Maria Winter recently decided she wanted to transform her passion for baking into a livelihood by selling homemade sweets out of her home. She proactively reached out to the city for permission to open her business and paid the $25 for a home business zoning permit. 

Unfortunately, even though Maria did everything right on her end, Somerville denied her request. Instead, city officials told Maria she would need a full zoning hearing and would need to fork over thousands of dollars, just to get the ball rolling. Among the requirements, Maria must:  

  • Pay a $1,000 application fee, 
  • Pay a $4,000 escrow deposit to the city, 
  • Publish a notice in the Courier News that she is applying for a home business, and 
  • Notify all neighbors within 200 feet of her property that there will be a public hearing about her application.  

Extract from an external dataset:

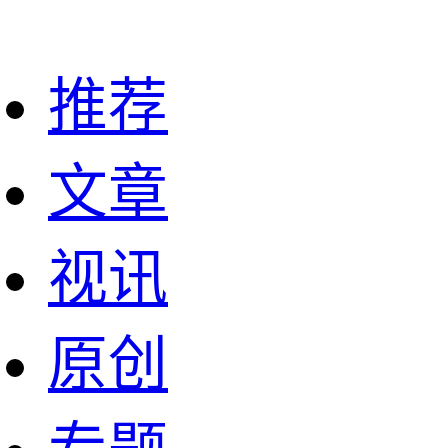
推荐
文章
视讯
原创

“I’ve tried doing everything the right way, but Somerville’s rules have made it impossible,” Maria said. “I’m not looking to build a commercial kitchen or start a restaurant. I simply want to sell baked goods I make in my own, personal kitchen.” 

Late last year, New Jersey became the last state to allow individuals to make a living by selling homemade baked goods out of their home. The victory came after years of litigation by IJ challenging the Garden State’s baked goods ban. Unfortunately, local municipalities such as Somerville still have overly restrictive laws in place that make it prohibitively difficult for home bakers to sell their goods. 

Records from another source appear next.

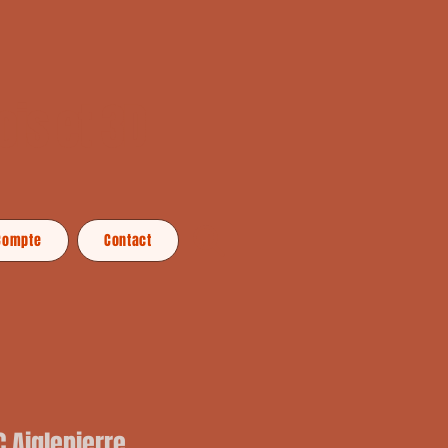
ois et 3D
Compte
Contact
C Aiglepierre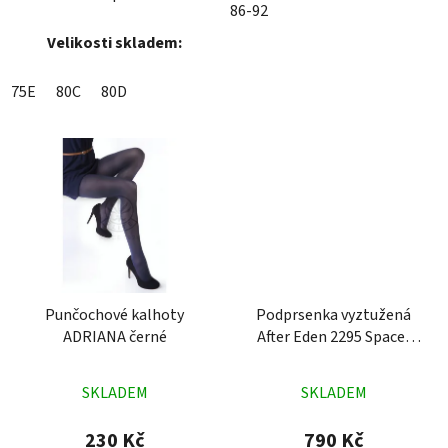
86-92
Velikosti skladem:
75E
80C
80D
Punčochové kalhoty
Podprsenka vyztužená
ADRIANA černé
After Eden 2295 Spacer
bílá
Průměrné
Průměrné
SKLADEM
SKLADEM
hodnocení
hodnocení
produktu
produktu
230 Kč
790 Kč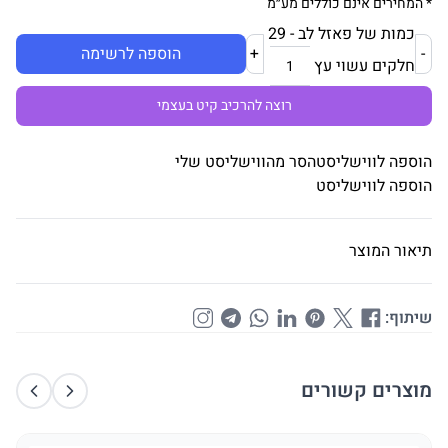
* המחירים אינם כוללים מע״מ
כמות של פאזל לב - 29
-
+
הוספה לרשימה
חלקים עשוי עץ
רוצה להרכיב קיט בעצמי
הוספה לווישליסט
הסר מהווישליסט שלי
הוספה לווישליסט
תיאור המוצר
שיתוף:
מוצרים קשורים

“There is absolutely no reason somebody should have to pay thousands of dollars just to ask for permission to sell baked goods to their community,” said IJ Attorney Rob Peccola. “Somerville’s requirements are out of step with New Jersey state law and serve no rational purpose. They simply keep people like Maria from earning an honest living doing something that is common and legal across the state.” 

IJ has challenged similar cottage food laws throughout the country, including successfully ending Wisconsin’s ban on selling home-baked goods and Minnesota’s restrictions on the right to sell home-baked and home-canned goods. IJ has also fought against restrictions on other at-home businesses, such as the ordinance in Lakeway, Texas, that is threatening to put an at-home day care provider out of business because of complaints from a former mayor that he can see toys in her yard from the local golf course.